Correta, porque a perícia já trouxe elementos suficientes e o juiz pode julgar antecipadamente o mérito, nos termos do art. 355, I, do CPC.
- B)Indeferir o depoimento dos pais em homenagem ao princípio da solidariedade.
Errada, porque solidariedade não é fundamento para dispensar ou admitir prova, e o pedido de depoimento deve ser analisado pela utilidade processual.
- C)Observar que a responsabilidade da ré é objetiva, não havendo o que provar.
Errada, porque a responsabilidade objetiva não dispensa a prova dos fatos constitutivos do direito, embora reduza a discussão sobre culpa.
- D)Em nome do devido processo legal deve permitir que os depoimentos sejam prestados.
Errada, porque o devido processo legal não obriga a produção de prova inútil ou desnecessária quando o conjunto probatório já é suficiente.
Gabarito: A
Aqui a ideia central é simples: nem toda ação precisa virar uma maratona de provas. Se os fatos essenciais já estão provados nos autos, o juiz pode julgar antecipadamente o mérito, sem abrir espaço para uma prova inútil ou protelatória. Isso está em sintonia com o CPC, especialmente o art. 355, I, que autoriza o julgamento antecipado quando não houver necessidade de produzir outras provas. No caso, a perícia já concluiu que o acidente decorreu da ausência de barreira de proteção ou de outro meio de contenção na rodovia. Como a responsabilidade da concessionária, em regra, é objetiva, o ponto central já estava suficientemente esclarecido por prova técnica. O depoimento pessoal dos autores, que nem presenciaram o fato, não acrescentaria nada de relevante sobre a causa do acidente.

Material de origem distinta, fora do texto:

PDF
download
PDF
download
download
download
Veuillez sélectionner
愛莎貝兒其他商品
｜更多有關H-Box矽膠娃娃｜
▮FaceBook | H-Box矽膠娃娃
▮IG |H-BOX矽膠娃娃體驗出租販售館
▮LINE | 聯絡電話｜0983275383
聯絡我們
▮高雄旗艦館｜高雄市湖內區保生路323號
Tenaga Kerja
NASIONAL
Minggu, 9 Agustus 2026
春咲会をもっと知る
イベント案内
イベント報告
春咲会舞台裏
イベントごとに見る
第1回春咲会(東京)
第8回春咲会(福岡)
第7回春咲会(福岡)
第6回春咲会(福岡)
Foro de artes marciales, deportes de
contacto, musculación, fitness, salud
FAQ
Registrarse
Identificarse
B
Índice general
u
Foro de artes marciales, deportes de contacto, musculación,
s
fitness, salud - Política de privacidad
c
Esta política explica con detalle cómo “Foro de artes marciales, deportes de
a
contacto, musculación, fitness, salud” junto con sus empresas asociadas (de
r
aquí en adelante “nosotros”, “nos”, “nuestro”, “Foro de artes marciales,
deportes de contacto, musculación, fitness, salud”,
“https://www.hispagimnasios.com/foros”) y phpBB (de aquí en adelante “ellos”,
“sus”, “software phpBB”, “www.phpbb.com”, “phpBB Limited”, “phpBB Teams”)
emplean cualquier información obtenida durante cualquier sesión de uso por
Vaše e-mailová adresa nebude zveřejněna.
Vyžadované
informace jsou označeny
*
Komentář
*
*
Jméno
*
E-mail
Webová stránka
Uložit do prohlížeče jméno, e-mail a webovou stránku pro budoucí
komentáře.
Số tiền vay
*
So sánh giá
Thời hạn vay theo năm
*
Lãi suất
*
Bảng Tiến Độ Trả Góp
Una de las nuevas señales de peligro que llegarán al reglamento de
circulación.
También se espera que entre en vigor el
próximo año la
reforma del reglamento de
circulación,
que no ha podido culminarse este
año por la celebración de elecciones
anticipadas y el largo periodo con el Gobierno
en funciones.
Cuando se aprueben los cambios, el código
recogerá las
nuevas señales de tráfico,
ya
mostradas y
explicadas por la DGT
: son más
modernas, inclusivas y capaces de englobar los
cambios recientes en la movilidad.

Além disso, o depoimento pessoal serve para esclarecer fatos controvertidos que a própria parte conheça, e não para criar prova onde ela não existe. Se os autores não viram o acidente, ouvi-los sobre as condições do sinistro seria quase como pedir opinião de plateia sobre o gol perdido: não ajuda muito. Por isso, o magistrado deve encerrar a instrução e julgar desde logo. Em resumo: prova já produzida e suficiente, tentativa de prova irrelevante, julgamento antecipado. É exatamente o tipo de situação em que o processo deve andar para frente, e não ficar em looping probatório.